### Work request
Every line of the data below should be retyped exactly, with no images carried over.

### Available data
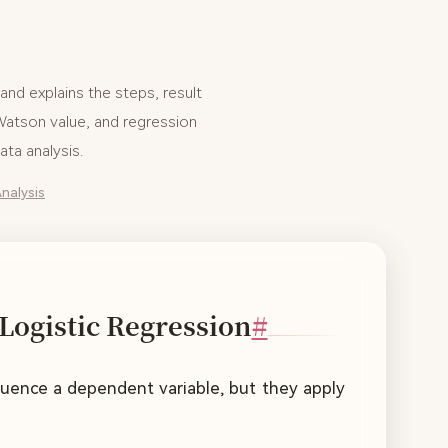
and explains the steps, result
-Watson value, and regression
ta analysis.
nalysis
Logistic Regression
#
nfluence a dependent variable, but they apply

### Response to the task
and explains the steps, result
-Watson value, and regression
ta analysis.
nalysis
Logistic Regression
#
nfluence a dependent variable, but they apply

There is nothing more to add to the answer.